The company expanded operations into the Albert Lea facility, where it established its headquarters, in 1990.

“We were running out of space and wanted to grow,” said Berg.

The name was changed to Lou-Rich, Inc. in 1993. It continued to grow and opened the assembly facility on Y.H. Hanson Avenue in Albert Lea in 2006.

In all, Lou-Rich now employs about 350 people.

The company provides assembly contract engineering and manufacturing solutions to a number of companies across the nation, including Hormel and Hormel subsidiaries. Its capabilities include engineering, sourcing, manufacturing, welding, painting and assembly production.

Berg said the local crews will take a product from an idea, brainstorm it into a rough design, implement that into prints and eventually turn a simple idea into the parts needed, right there in the Hayward and Albert Lea facilities.

The Hayward site designs and builds automation equipment for Hormel and Hormel subsidiaries only. The Albert Lea facilities, he said, make equipment for several other companies in the fields of agriculture, construction, food service, medicine and industry.

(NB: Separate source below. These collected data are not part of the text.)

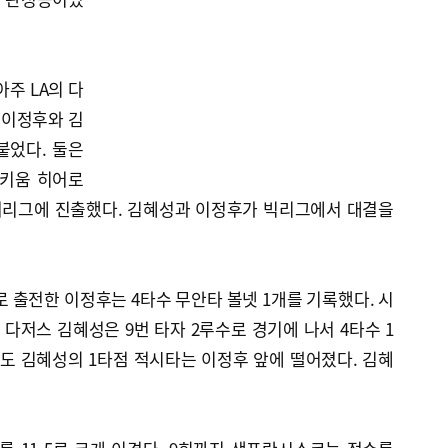
주 LA의 다
 이정후와 김
붙었다. 둘은
O 키움 히어로
저리그에 진출했다. 김혜성과 이정후가 빅리그에서 대결을
 출전한 이정후는 4타수 무안타 볼넷 1개를 기록했다. 시
. 다저스 김혜성은 9번 타자 2루수로 경기에 나서 4타수 1
도 김혜성의 1타점 적시타는 이정후 앞에 떨어졌다. 김혜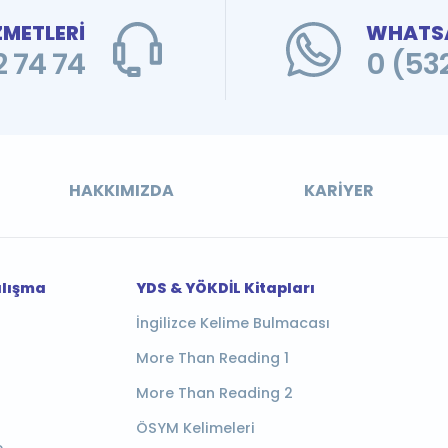
ZMETLERİ
WHATSA
 74 74
0 (53
HAKKIMIZDA
KARIYER
alışma
YDS & YÖKDİL Kitapları
İngilizce Kelime Bulmacası
More Than Reading 1
More Than Reading 2
ÖSYM Kelimeleri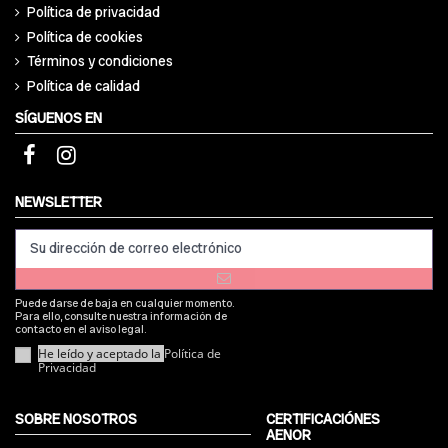
Política de privacidad
Política de cookies
Términos y condiciones
Política de calidad
SÍGUENOS EN
NEWSLETTER
Puede darse de baja en cualquier momento.
Para ello, consulte nuestra información de
contacto en el aviso legal.
He leído y aceptado la
Política de
Privacidad
SOBRE NOSOTROS
CERTIFICACIÓNES
AENOR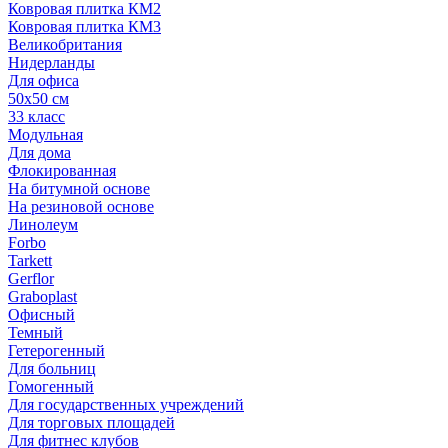
Ковровая плитка КМ2
Ковровая плитка КМ3
Великобритания
Нидерланды
Для офиса
50х50 см
33 класс
Модульная
Для дома
Флокированная
На битумной основе
На резиновой основе
Линолеум
Forbo
Tarkett
Gerflor
Graboplast
Офисный
Темный
Гетерогенный
Для больниц
Гомогенный
Для государственных учреждений
Для торговых площадей
Для фитнес клубов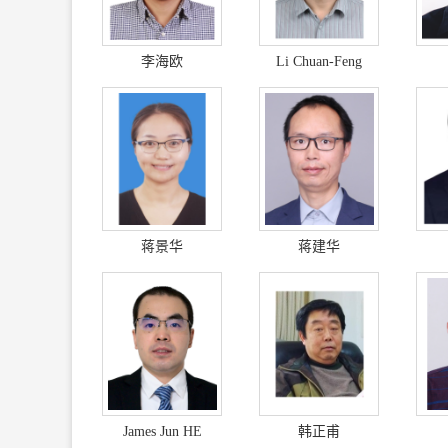
李海欧
Li Chuan-Feng
蒋景华
蒋建华
James Jun HE
韩正甫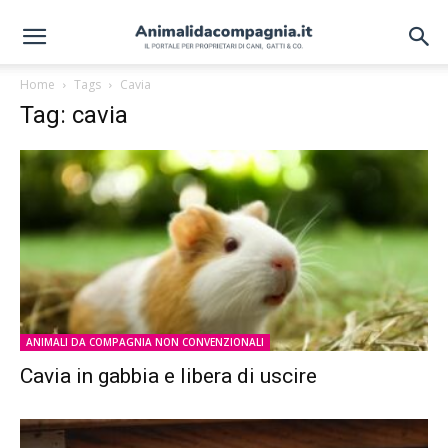
Home
Tags
Cavia
Tag: cavia
ANIMALI DA COMPAGNIA NON CONVENZIONALI
Cavia in gabbia e libera di uscire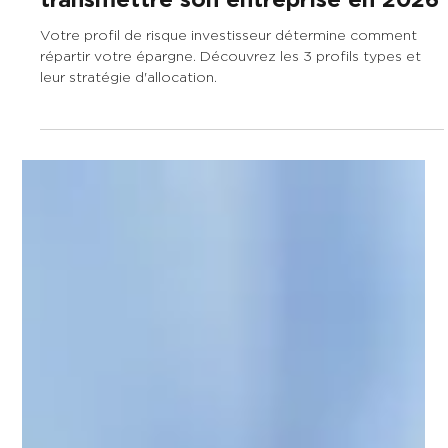
28 juil.
7 min de lecture
Pacte Dutreil : Le guide pour
transmettre son entreprise en 2026
Votre profil de risque investisseur détermine comment
répartir votre épargne. Découvrez les 3 profils types et
leur stratégie d'allocation.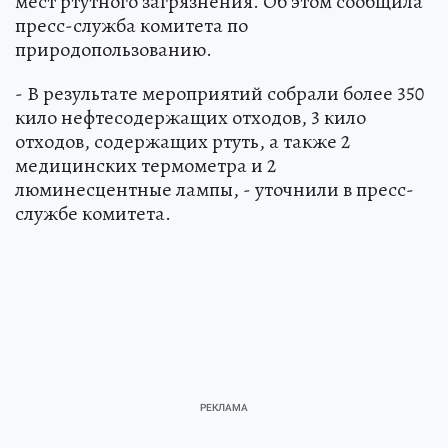
мест ртутного загрязнения. Об этом сообщила
пресс-служба комитета по
природопользованию.
- В результате мероприятий собрали более 350
кило нефтесодержащих отходов, 3 кило
отходов, содержащих ртуть, а также 2
медицинских термометра и 2
люминесцентные лампы, - уточнили в пресс-
службе комитета.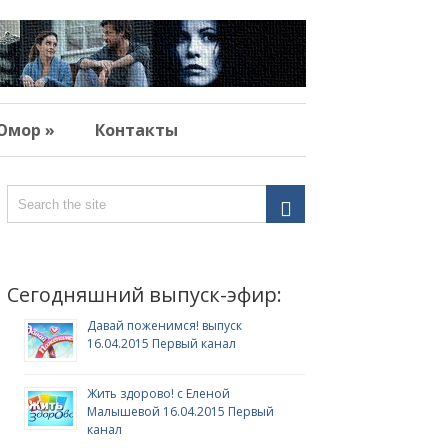
Юмор »
Контакты
Сегодняшний выпуск-эфир:
Давай поженимся! выпуск
16.04.2015 Первый канал
Жить здорово! с Еленой
Малышевой 16.04.2015 Первый
канал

Berg sees Lou-Rich as a company that will continue to grow and prosper for many years to come, thanks in part to its ongoing 20-year partnership with Hormel.

“Hormel invests in their company,” said Berg. “They come to us with problems, for solutions.”

“Our equipment improves the processes in their plants,” he continued. “Streamlining to make production faster and make machines safer.”

Sixteen of the 35 staffers at the Lou-Rich site in Hayward are Hormel engineers. Employees from the Hayward site often travel with new equipment to help install it at Hormel plants across the United States.